The protesters stormed PM Ranil’s and Gotabaya’s residences and set one of the properties on fire. Doctors also took to social media to criticize the government’s incompetence in supplying medical equipment and medicine to hospitals.

The socio-economic upheaval has forced Sri Lankans to look for passports to find greener pastures overseas. The situation has been so serious that the government granted its employees a three-month leave to grow their own foods.

A Foreshadowing for Kenya

The crisis that has befallen Sri Lanka is probably an ominous foreshadowing of what may be in store for Kenya. Before defaulting on debt repayment,  Lebanon, Zambia, Belize, Argentina, Sri Lanka, and Suriname were fast-growing economies in their territories. 

Currently, their citizens are in economic turmoil, with businesses collapsing, the unemployment rate rising, and food prices skyrocketing.

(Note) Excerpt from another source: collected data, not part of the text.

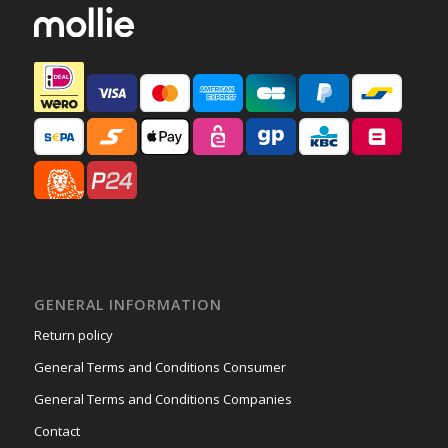
GENERAL INFORMATION
Return policy
General Terms and Conditions Consumer
General Terms and Conditions Companies
Contact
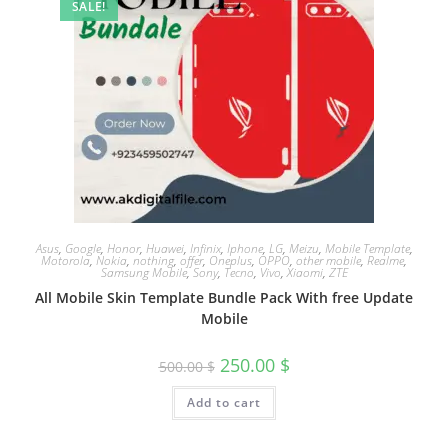
SALE!
Asus
,
Google
,
Honor
,
Huawei
,
Infinix
,
Iphone
,
LG
,
Meizu
,
Mobile Template
,
Motorola
,
Nokia
,
nothing
,
offer
,
Oneplus
,
OPPO
,
other mobile
,
Realme
,
Samsung Mobile
,
Sony
,
Tecno
,
Vivo
,
Xiaomi
,
ZTE
All Mobile Skin Template Bundle Pack With free Update
Mobile
250.00
$
500.00
$
Add to cart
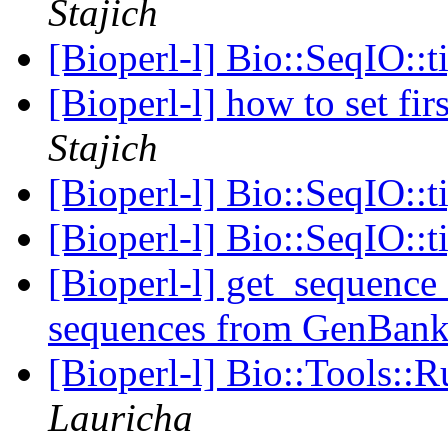
Stajich
[Bioperl-l] Bio::SeqIO::t
[Bioperl-l] how to set fir
Stajich
[Bioperl-l] Bio::SeqIO::t
[Bioperl-l] Bio::SeqIO::t
[Bioperl-l] get_sequence 
sequences from GenBan
[Bioperl-l] Bio::Tools::
Lauricha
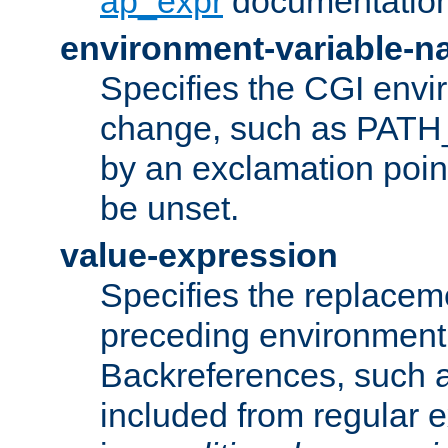
ap_expr
documentation
environment-variable-
Specifies the CGI envi
change, such as PATH_
by an exclamation point,
be unset.
value-expression
Specifies the replaceme
preceding environment 
Backreferences, such a
included from regular 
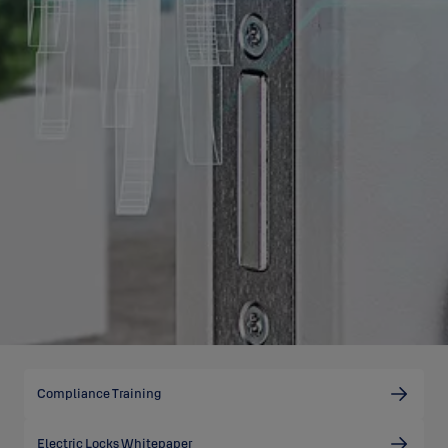
Compliance Training
Electric Locks Whitepaper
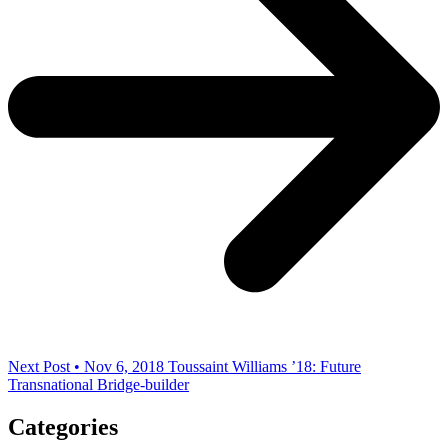
Next Post • Nov 6, 2018
Toussaint Williams ’18: Future
Transnational Bridge-builder
Categories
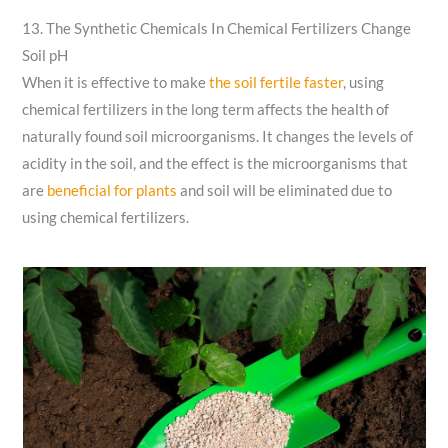
13. The Synthetic Chemicals In Chemical Fertilizers Change
Soil pH
When it is effective to make
the soil fertile faster
, using
chemical fertilizers in the long term affects the health of
naturally found soil microorganisms. It changes the levels of
acidity in the soil, and the effect is the microorganisms that
are
beneficial for plants
and soil will be eliminated due to
using chemical fertilizers.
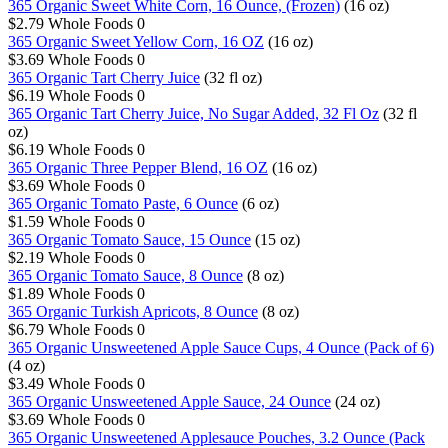
365 Organic Sweet White Corn, 16 Ounce, (Frozen)
(16 oz)
$2.79
Whole Foods
0
365 Organic Sweet Yellow Corn, 16 OZ
(16 oz)
$3.69
Whole Foods
0
365 Organic Tart Cherry Juice
(32 fl oz)
$6.19
Whole Foods
0
365 Organic Tart Cherry Juice, No Sugar Added, 32 Fl Oz
(32 fl
oz)
$6.19
Whole Foods
0
365 Organic Three Pepper Blend, 16 OZ
(16 oz)
$3.69
Whole Foods
0
365 Organic Tomato Paste, 6 Ounce
(6 oz)
$1.59
Whole Foods
0
365 Organic Tomato Sauce, 15 Ounce
(15 oz)
$2.19
Whole Foods
0
365 Organic Tomato Sauce, 8 Ounce
(8 oz)
$1.89
Whole Foods
0
365 Organic Turkish Apricots, 8 Ounce
(8 oz)
$6.79
Whole Foods
0
365 Organic Unsweetened Apple Sauce Cups, 4 Ounce (Pack of 6)
(4 oz)
$3.49
Whole Foods
0
365 Organic Unsweetened Apple Sauce, 24 Ounce
(24 oz)
$3.69
Whole Foods
0
365 Organic Unsweetened Applesauce Pouches, 3.2 Ounce (Pack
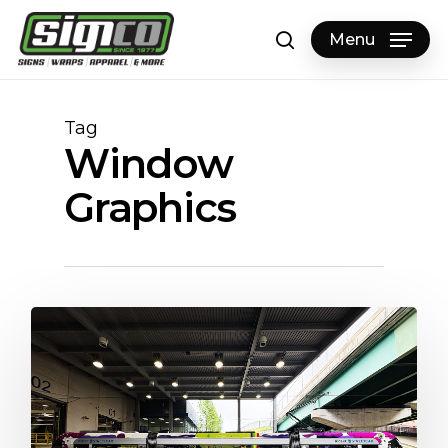
Skip
to
Menu
search
main
content
Tag
Window
Graphics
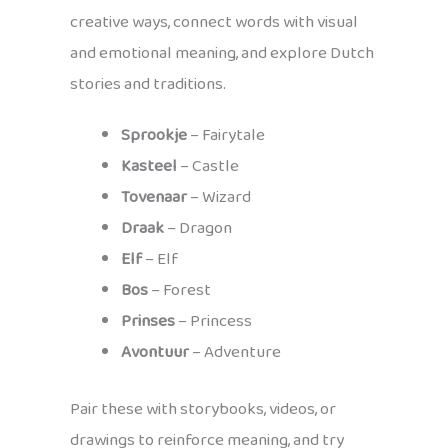
creative ways, connect words with visual
and emotional meaning, and explore Dutch
stories and traditions.
Sprookje
– Fairytale
Kasteel
– Castle
Tovenaar
– Wizard
Draak
– Dragon
Elf
– Elf
Bos
– Forest
Prinses
– Princess
Avontuur
– Adventure
Pair these with storybooks, videos, or
drawings to reinforce meaning, and try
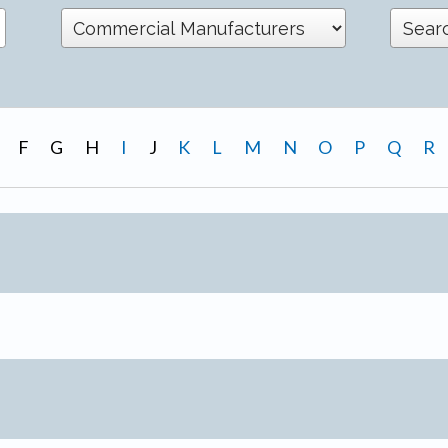
F
G
H
I
J
K
L
M
N
O
P
Q
R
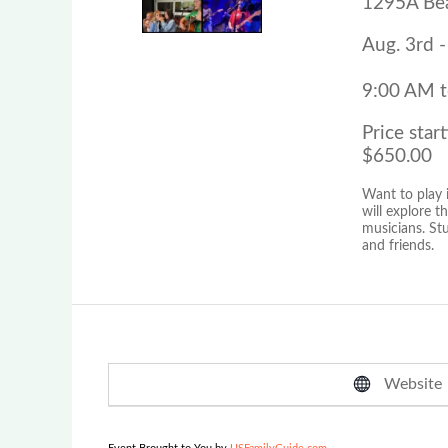
1295A Bea
Aug. 3rd -
9:00 AM 
Price start
$650.00
Want to play 
will explore 
musicians. St
and friends.
Website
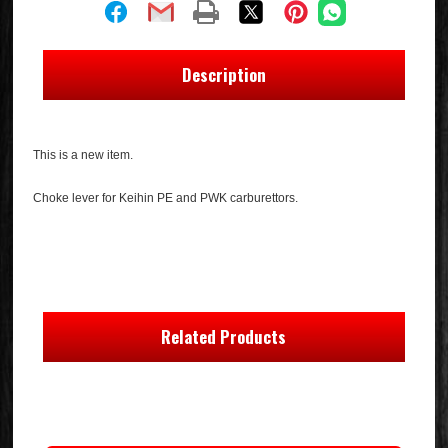
Description
This is a new item.
Choke lever for Keihin PE and PWK carburettors.
Related Products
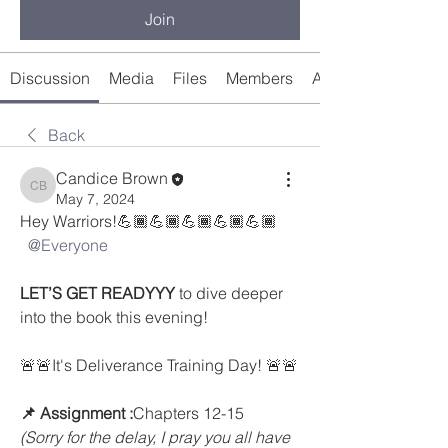
Join
Discussion
Media
Files
Members
About
Back
Candice Brown
Candice Brown
May 7, 2024
Hey Warriors!💪🏾💪🏾💪🏾💪🏾💪🏾
@Everyone
LET’S GET READYYY
 to dive deeper 
into the book this evening! 
🚨🚨It's Deliverance Training Day! 🚨🚨
📌 Assignment :
Chapters 12-15
(Sorry for the delay, I pray you all have 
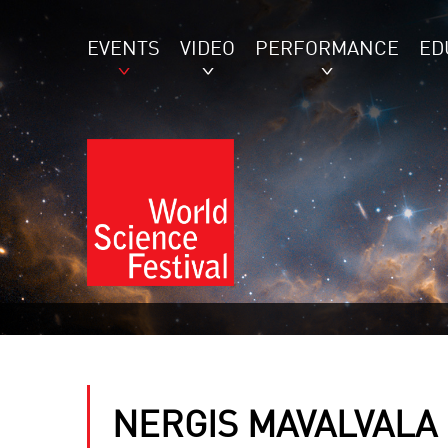
EVENTS
VIDEO
PERFORMANCE
ED
NERGIS MAVALVALA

Kenya may as well be on the same route. For a start, Kenya’s inflation rate was reported to be 7.9% in June, up from 6.47% in April– similar to Sri Lanka’s situation in August 2021 before the protests began.

The rising living costs have affected both businesses in post-Covid pandemic recovery and households struggling to husband their resources while saving to scale up the socio-economic ladder.

The National Treasury and the government’s reassurance speeches have not tamed the situation. Indicators place Kenya on the brink of a debt crisis never experienced before. 

For instance, out of the Sh1.3 trillion consolidated fund, Kenya used Sh1.1 trillion on debt repayment in the first half of the financial year 2021/2022. This translates to fewer funds available for development and recurrent expenditure, pushing the National Treasury to seek more external loans to settle wages and salaries.

Furthermore, the National Treasury falsified budgetary expenditure for the 2020/2021 financial year by backdating Sh165 billion.

After the financial year ended, the IMF and a sovereign bond made the disbursement to county governments and ministries. This is a clear indication that the government has gone broke.

This occurred around the same time KRA disclosed an over Sh60 billion surplus revenue collection, the first in a decade.

The current public debt stands at Sh8.4 trillion, with Sh4.2 trillion foreign and internal debt. With the government expected to make a Sh. 1 trillion repayments in the current financial year, Kenya should tread carefully not to join the list of defaulters.

Looking Ahead

Defaulting on debt repayments often deters foreign direct investments in a country. It also threatens to devalue a country’s national currency. These make it difficult to make any future borrowing. The debt distress spreads beyond the cries of Sri Lanka protesters, as the risk is on a global rise.